Take the matter of population. Everybody knows that Cleveland is the "Sixth City" in the United States, but not everybody knows that in 1850 she was forty-third. The Chamber of Commerce told me that, but I have prepared some figures of my own which will, perhaps, give the reader some idea of Cleveland's magnitude. Cleveland is only a little smaller than Prague, while she has about 50,000 more people than Breslau.

If that does not impress you with the city's size, listen to this: Cleveland is actually twice as great, in population, as either Nagoya or Riga! Who would have believed it? The thing seems incredible! I never dreamed that such a situation existed until I looked it up in the "World Almanac." And some day, when I have more time, I intend to look up Nagoya and Riga in the atlas and find out where they are.
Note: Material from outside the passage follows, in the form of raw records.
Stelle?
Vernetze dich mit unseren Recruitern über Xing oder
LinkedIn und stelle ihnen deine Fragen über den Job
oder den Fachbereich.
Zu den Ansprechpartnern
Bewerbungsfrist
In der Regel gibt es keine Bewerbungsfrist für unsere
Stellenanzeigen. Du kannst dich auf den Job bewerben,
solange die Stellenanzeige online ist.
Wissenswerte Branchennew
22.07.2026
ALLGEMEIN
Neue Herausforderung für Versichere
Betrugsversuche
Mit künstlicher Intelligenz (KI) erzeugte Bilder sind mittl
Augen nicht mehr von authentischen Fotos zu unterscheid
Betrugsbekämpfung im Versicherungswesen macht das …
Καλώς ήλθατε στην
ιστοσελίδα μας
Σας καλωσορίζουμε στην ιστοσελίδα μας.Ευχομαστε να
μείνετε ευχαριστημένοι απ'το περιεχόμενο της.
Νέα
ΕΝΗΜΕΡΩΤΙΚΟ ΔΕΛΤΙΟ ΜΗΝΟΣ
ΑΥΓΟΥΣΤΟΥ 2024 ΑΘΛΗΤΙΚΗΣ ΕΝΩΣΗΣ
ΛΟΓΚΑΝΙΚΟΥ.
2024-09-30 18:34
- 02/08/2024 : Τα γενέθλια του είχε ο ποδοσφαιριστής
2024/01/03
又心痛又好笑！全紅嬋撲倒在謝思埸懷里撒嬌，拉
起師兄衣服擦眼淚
A Chamber of Commerce booklet gives me the further information that "Cleveland is the fifth American city in manufactures, and that she comes first in the manufacture of steel ships, heavy machinery, wire and wire nails, bolts and nuts, vapor stoves, electric carbons, malleable castings, and telescopes"—a list which, by the way, sounds like one of Lewis Carroll's compilations.
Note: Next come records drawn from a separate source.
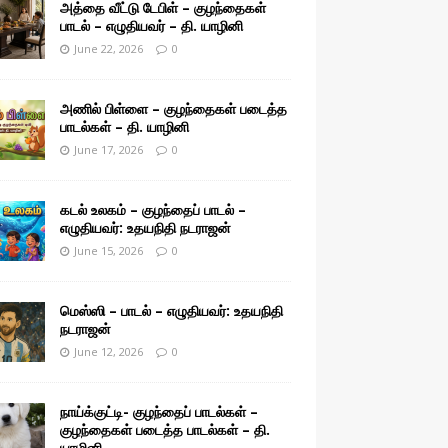
அத்தை வீட்டு டேபிள் – குழந்தைகள்
பாடல் – எழுதியவர் – தி. யாழினி
June 22, 2026
0
அணில் பிள்ளை – குழந்தைகள் படைத்த
பாடல்கள் – தி. யாழினி
June 17, 2026
0
கடல் உலகம் – குழந்தைப் பாடல் –
எழுதியவர்: உதயநிதி நடராஜன்
June 15, 2026
0
மெஸ்ஸி – பாடல் – எழுதியவர்: உதயநிதி
நடராஜன்
June 12, 2026
0
நாய்க்குட்டி- குழந்தைப் பாடல்கள் –
குழந்தைகள் படைத்த பாடல்கள் – தி.
யாழினி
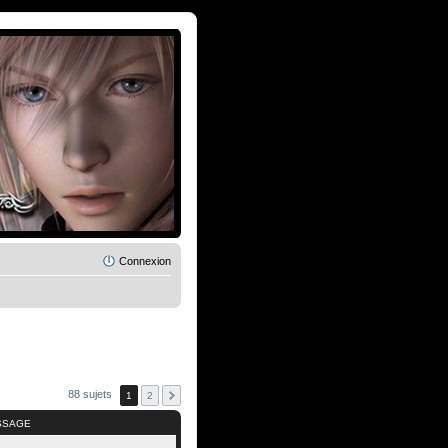
Connexion
88 sujets
1
2
SSAGE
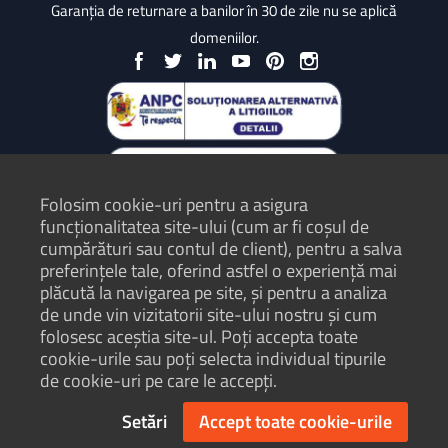
Garanția de returnare a banilor în 30 de zile nu se aplică
domeniilor.
Folosim cookie-uri pentru a asigura
funcționalitatea site-ului (cum ar fi coșul de
cumpărături sau contul de client), pentru a salva
preferințele tale, oferind astfel o experiență mai
plăcută la navigarea pe site, și pentru a analiza
Protecția Consumatorilor - ANPC
de unde vin vizitatorii site-ului nostru și cum
folosesc aceștia site-ul. Poți accepta toate
Termeni și condiții
cookie-urile sau poți selecta individual tipurile
Politică de confidențialitate
de cookie-uri pe care le accepți.
Hartă site
Setări
Accept toate cookie-urile
© Hosterion 2004 - 2026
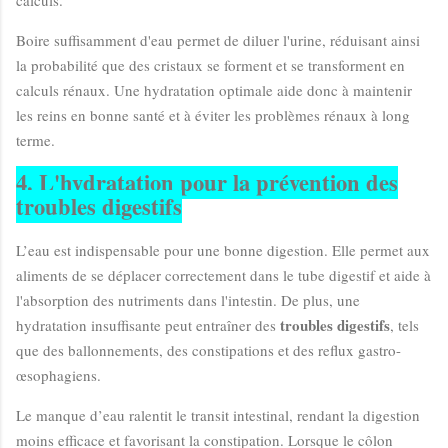
Boire suffisamment d'eau permet de diluer l'urine, réduisant ainsi
la probabilité que des cristaux se forment et se transforment en
calculs rénaux. Une hydratation optimale aide donc à maintenir
les reins en bonne santé et à éviter les problèmes rénaux à long
terme.
4. L'hydratation pour la prévention des
troubles digestifs
L’eau est indispensable pour une bonne digestion. Elle permet aux
aliments de se déplacer correctement dans le tube digestif et aide à
l'absorption des nutriments dans l'intestin. De plus, une
troubles digestifs
hydratation insuffisante peut entraîner des
, tels
que des ballonnements, des constipations et des reflux gastro-
œsophagiens.
Le manque d’eau ralentit le transit intestinal, rendant la digestion
moins efficace et favorisant la constipation. Lorsque le côlon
The information that Cleveland is also the first city in the world in its record, per capita, for divorce, does not come to me from the Chamber of Commerce booklet—but probably the fact was not known when the booklet was printed.
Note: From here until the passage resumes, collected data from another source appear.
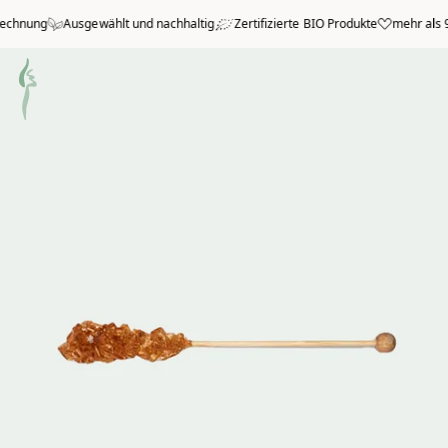
Zum Hauptmenü springen
chnung
Ausgewählt und nachhaltig
Zertifizierte BIO Produkte
mehr als 99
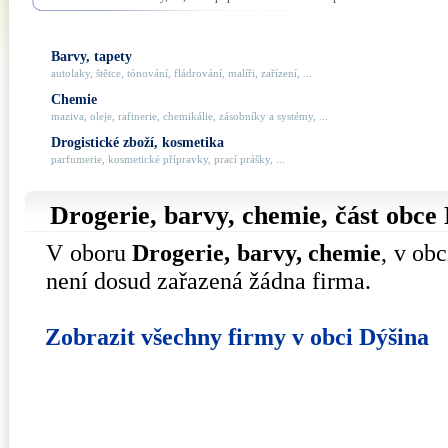
Barvy, tapety
autolaky, štětce, tónování, fládrování, malíři, zařízení, ...
Chemie
maziva, oleje, rafinerie, chemikálie, zásobníky a systémy, ...
Drogistické zboží, kosmetika
parfumerie, kosmetické přípravky, prací prášky, ...
Drogerie, barvy, chemie, část obce
V oboru
Drogerie, barvy, chemie
, v ob
není dosud zařazená žádna firma.
Zobrazit všechny firmy v obci Dýšina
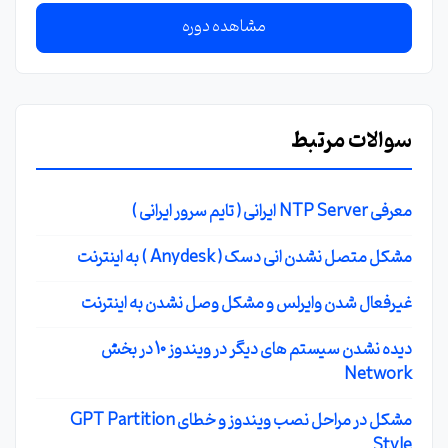
مشاهده دوره
سوالات مرتبط
معرفی NTP Server ایرانی ( تایم سرور ایرانی )
مشکل متصل نشدن انی دسک ( Anydesk ) به اینترنت
غیرفعال شدن وایرلس و مشکل وصل نشدن به اینترنت
دیده نشدن سیستم های دیگر در ویندوز 10 در بخش
Network
مشکل در مراحل نصب ویندوز و خطای GPT Partition
Style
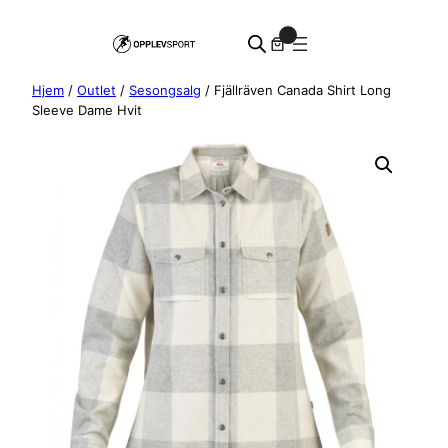
Hopp
0
til
innhold
Hjem
/
Outlet
/
Sesongsalg
/ Fjällräven Canada Shirt Long
Sleeve Dame Hvit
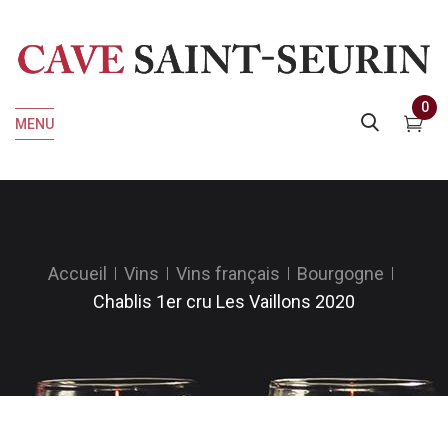
0
MENU
Accueil
Vins
Vins français
Bourgogne
Chablis 1er cru Les Vaillons 2020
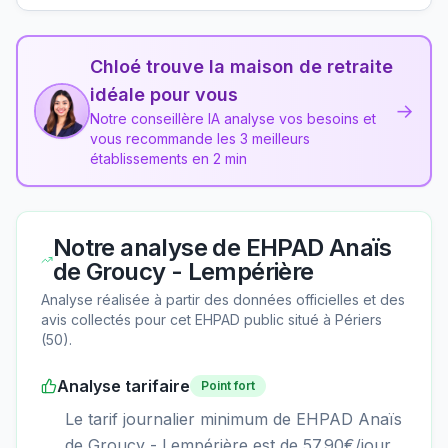
Chloé trouve la maison de retraite
idéale pour vous
→
Notre conseillère IA analyse vos besoins et
vous recommande les 3 meilleurs
établissements en 2 min
Notre analyse de
EHPAD Anaïs
de Groucy - Lempérière
Analyse réalisée à partir des données officielles et des
avis collectés pour cet EHPAD
public
situé à
Périers
(
50
).
Analyse tarifaire
Point fort
Le tarif journalier minimum de EHPAD Anaïs
de Groucy - Lempérière est de 57.90€/jour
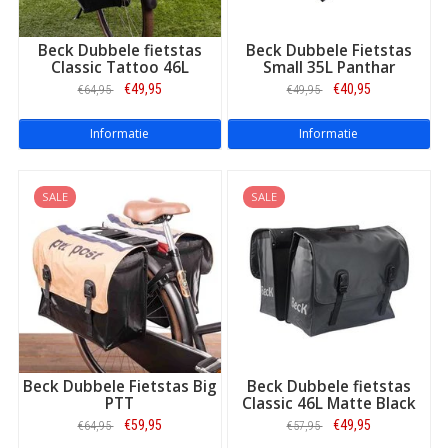
Beck Dubbele fietstas
Beck Dubbele Fietstas
Classic Tattoo 46L
Small 35L Panthar
€49,95
€40,95
€64,95
€49,95
Informatie
Informatie
SALE
SALE
Beck Dubbele Fietstas Big
Beck Dubbele fietstas
PTT
Classic 46L Matte Black
€59,95
€49,95
€64,95
€57,95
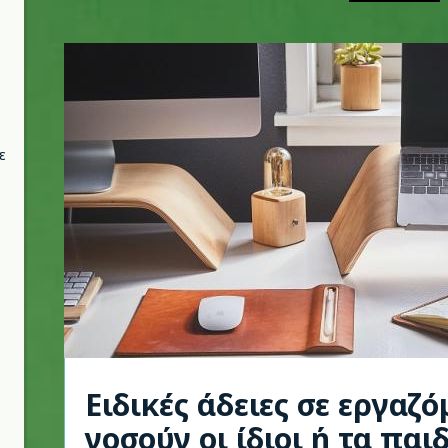
ε
Ειδικές άδειες σε εργαζ
νοσούν οι ίδιοι ή τα παι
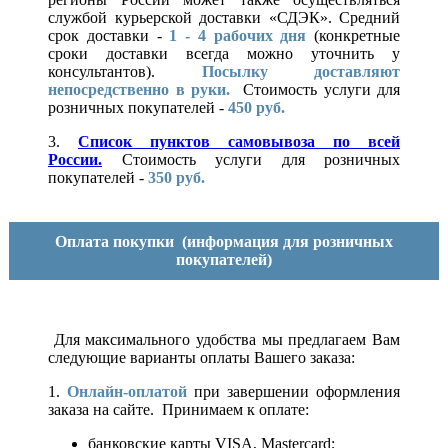
службой курьерской доставки «СДЭК». Средний
срок доставки -
1 - 4 рабочих дня
(конкретные
сроки доставки всегда можно уточнить у
консультантов).
Посылку доставляют
непосредственно в руки.
Стоимость услуги для
розничных покупателей -
450 руб.
3.
Список пунктов самовывоза по всей
России.
Стоимость услуги для розничных
покупателей -
350 руб.
Оплата покупки
(информация для розничных
покупателей)
Для максимального удобства мы предлагаем Вам
следующие варианты оплаты Вашего заказа:
1.
Онлайн-оплатой
при завершении оформления
заказа на сайте. Принимаем к оплате:
банковские карты VISA, Mastercard;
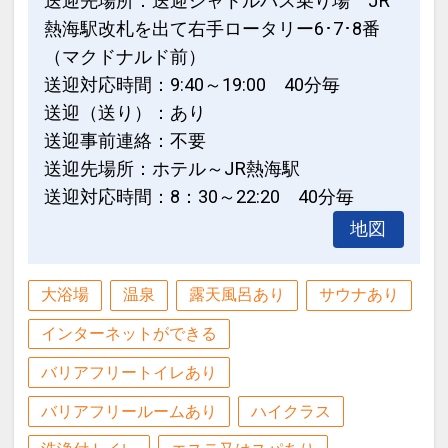
送迎先場所：送迎シャトルバス乗り場 JR
熱海駅改札を出て右手ロータリー6･7･8番
（マクドナルド前）
送迎対応時間：9:40～19:00 40分毎
送迎（送り）：あり
送迎事前連絡：不要
送迎先場所：ホテル～JR熱海駅
送迎対応時間：8：30～22:20 40分毎
地図
大浴場
温泉
露天風呂あり
サウナあり
インターネットができる
バリアフリートイレあり
バリアフリールームあり
ハイクラス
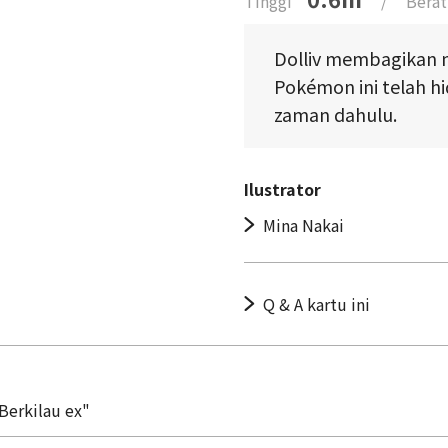
Tinggi
/
Berat
Dolliv membagikan m
Pokémon ini telah h
zaman dahulu.
Ilustrator
Mina Nakai
Q & A kartu ini
Berkilau ex"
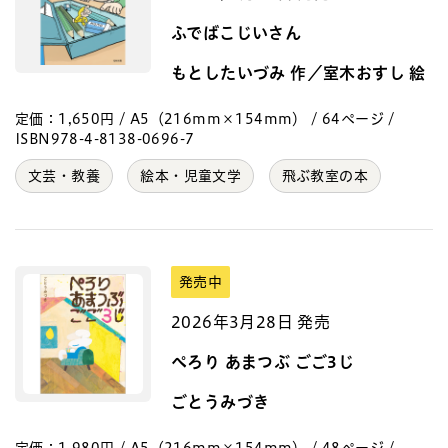
ふでばこじいさん
もとしたいづみ 作／室木おすし 絵
定価：1,650円 / A5（216mm×154mm） / 64ページ /
ISBN978-4-8138-0696-7
文芸・教養
絵本・児童文学
飛ぶ教室の本
発売中
2026年3月28日 発売
ぺろり あまつぶ ごご3じ
ごとうみづき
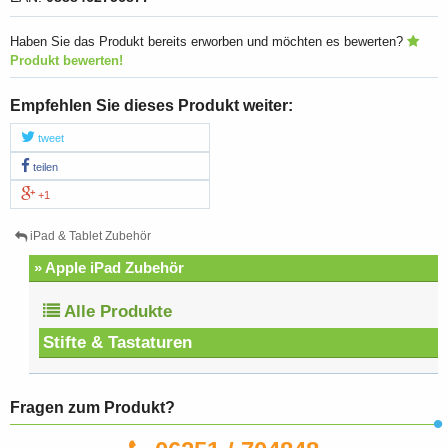
Haben Sie das Produkt bereits erworben und möchten es bewerten?
Produkt bewerten!
Empfehlen Sie dieses Produkt weiter:
tweet
teilen
+1
iPad & Tablet Zubehör
» Apple iPad Zubehör
Alle Produkte
Stifte & Tastaturen
Fragen zum Produkt?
Besides being first in so many interesting fields, Cleveland is the second of the Great Lake cities, and is also second in "the value of its product of women's outer wearing apparel and fancy knit goods."

It is, furthermore, "the cheapest market in the North for pig iron."

It is an Elizabethan building, with a heavy timbered front, suggesting some ancient, hospitable, London coffee house where wits of old were used to meet

There are other figures I could give (saving myself a lot of trouble, at the same time, because I only have to copy them from a book), but I want to stop and let that pig-iron statement sink into you as it sank into me when I first read it. I wonder if you knew it before? I am ashamed to admit it, but I did not. I didn't consider where I could get my pig iron the cheapest. When I wanted pig iron I simply went out and bought it, at the nearest place, right in New York. That is, I bought it in New York unless I happened to be traveling when the craving came upon me. In that case I would buy a small supply wherever I happened to be—just enough to last me until I could get home again. I don't know how pig iron affects you, but with me it acts peculiarly. Sometimes I go along for weeks without even thinking of it; then, suddenly, I feel that I must have some at once—even if it is the middle of the night. Of course a man doesn't care what he pays for his pig iron when he feels like that. But in my soberer moments I now realize that it is best to be economical in such matters. The wisest plan is to order enough pig iron from Cleveland to keep you for several months, being careful to notice when the supply is running low, so that you can order another case.